Data for processing:
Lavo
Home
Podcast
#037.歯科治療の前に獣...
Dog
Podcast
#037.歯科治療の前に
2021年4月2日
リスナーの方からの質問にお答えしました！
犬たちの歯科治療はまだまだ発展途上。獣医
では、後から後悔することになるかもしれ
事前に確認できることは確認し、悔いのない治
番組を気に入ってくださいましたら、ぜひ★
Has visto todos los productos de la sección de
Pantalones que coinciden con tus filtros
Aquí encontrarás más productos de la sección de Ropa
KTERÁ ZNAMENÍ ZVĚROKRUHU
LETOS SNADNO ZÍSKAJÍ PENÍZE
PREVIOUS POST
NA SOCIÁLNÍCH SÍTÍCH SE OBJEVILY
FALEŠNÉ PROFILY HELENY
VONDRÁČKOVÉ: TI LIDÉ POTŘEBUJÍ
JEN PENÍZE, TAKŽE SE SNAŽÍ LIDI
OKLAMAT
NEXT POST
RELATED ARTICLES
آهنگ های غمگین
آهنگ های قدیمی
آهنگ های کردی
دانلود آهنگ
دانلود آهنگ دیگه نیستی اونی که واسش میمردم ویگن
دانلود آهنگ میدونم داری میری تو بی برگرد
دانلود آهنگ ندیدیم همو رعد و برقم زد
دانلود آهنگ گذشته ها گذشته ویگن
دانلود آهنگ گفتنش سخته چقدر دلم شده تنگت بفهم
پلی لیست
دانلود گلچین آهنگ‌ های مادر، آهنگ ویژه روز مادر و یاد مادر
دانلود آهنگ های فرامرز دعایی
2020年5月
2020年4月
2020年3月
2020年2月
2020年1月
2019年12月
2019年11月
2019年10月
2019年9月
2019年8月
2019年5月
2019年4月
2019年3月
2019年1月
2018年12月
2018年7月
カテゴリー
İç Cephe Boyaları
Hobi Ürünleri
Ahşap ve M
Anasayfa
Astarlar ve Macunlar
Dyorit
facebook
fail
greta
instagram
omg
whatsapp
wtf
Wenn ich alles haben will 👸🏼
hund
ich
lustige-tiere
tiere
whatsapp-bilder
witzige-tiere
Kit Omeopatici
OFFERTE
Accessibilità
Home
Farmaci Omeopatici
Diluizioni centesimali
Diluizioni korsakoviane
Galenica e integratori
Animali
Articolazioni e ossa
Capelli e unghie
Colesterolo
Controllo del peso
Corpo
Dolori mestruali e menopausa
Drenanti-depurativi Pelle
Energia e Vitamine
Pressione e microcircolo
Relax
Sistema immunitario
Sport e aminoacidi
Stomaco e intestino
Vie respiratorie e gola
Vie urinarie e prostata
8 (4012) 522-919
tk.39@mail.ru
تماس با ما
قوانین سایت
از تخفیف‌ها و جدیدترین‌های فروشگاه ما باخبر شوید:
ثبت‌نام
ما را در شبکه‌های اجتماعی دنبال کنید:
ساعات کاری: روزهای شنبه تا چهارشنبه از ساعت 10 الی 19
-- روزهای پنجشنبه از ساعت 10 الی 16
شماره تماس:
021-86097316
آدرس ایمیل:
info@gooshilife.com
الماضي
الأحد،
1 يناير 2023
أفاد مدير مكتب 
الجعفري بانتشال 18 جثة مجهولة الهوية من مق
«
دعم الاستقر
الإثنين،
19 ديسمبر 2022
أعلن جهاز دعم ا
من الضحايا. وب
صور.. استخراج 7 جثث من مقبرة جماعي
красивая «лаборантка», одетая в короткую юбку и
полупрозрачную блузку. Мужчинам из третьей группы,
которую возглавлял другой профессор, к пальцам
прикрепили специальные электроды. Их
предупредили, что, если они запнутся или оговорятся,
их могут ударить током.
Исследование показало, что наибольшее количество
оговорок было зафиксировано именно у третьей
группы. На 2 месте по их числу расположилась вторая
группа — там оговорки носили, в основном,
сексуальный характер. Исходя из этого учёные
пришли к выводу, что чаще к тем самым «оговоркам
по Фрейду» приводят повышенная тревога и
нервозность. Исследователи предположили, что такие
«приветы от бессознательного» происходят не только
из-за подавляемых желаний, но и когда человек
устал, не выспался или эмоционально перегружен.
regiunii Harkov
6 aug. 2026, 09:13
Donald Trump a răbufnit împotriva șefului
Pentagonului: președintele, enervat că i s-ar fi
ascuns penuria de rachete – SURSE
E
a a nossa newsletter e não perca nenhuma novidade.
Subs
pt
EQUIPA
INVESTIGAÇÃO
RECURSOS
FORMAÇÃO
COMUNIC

What is needed: Give back, exactly as written, the stretch from the line with "Astarlar ve Macunlar" through the line with "оговорок было зафиксировано именно у третьей", and no other lines from the records above.

Solution to the problem:
Astarlar ve Macunlar
Dyorit
facebook
fail
greta
instagram
omg
whatsapp
wtf
Wenn ich alles haben will 👸🏼
hund
ich
lustige-tiere
tiere
whatsapp-bilder
witzige-tiere
Kit Omeopatici
OFFERTE
Accessibilità
Home
Farmaci Omeopatici
Diluizioni centesimali
Diluizioni korsakoviane
Galenica e integratori
Animali
Articolazioni e ossa
Capelli e unghie
Colesterolo
Controllo del peso
Corpo
Dolori mestruali e menopausa
Drenanti-depurativi Pelle
Energia e Vitamine
Pressione e microcircolo
Relax
Sistema immunitario
Sport e aminoacidi
Stomaco e intestino
Vie respiratorie e gola
Vie urinarie e prostata
8 (4012) 522-919
tk.39@mail.ru
تماس با ما
قوانین سایت
از تخفیف‌ها و جدیدترین‌های فروشگاه ما باخبر شوید:
ثبت‌نام
ما را در شبکه‌های اجتماعی دنبال کنید:
ساعات کاری: روزهای شنبه تا چهارشنبه از ساعت 10 الی 19
-- روزهای پنجشنبه از ساعت 10 الی 16
شماره تماس:
021-86097316
آدرس ایمیل:
info@gooshilife.com
الماضي
الأحد،
1 يناير 2023
أفاد مدير مكتب 
الجعفري بانتشال 18 جثة مجهولة الهوية من مق
«
دعم الاستقر
الإثنين،
19 ديسمبر 2022
أعلن جهاز دعم ا
من الضحايا. وب
صور.. استخراج 7 جثث من مقبرة جماعي
красивая «лаборантка», одетая в короткую юбку и
полупрозрачную блузку. Мужчинам из третьей группы,
которую возглавлял другой профессор, к пальцам
прикрепили специальные электроды. Их
предупредили, что, если они запнутся или оговорятся,
их могут ударить током.
Исследование показало, что наибольшее количество
оговорок было зафиксировано именно у третьей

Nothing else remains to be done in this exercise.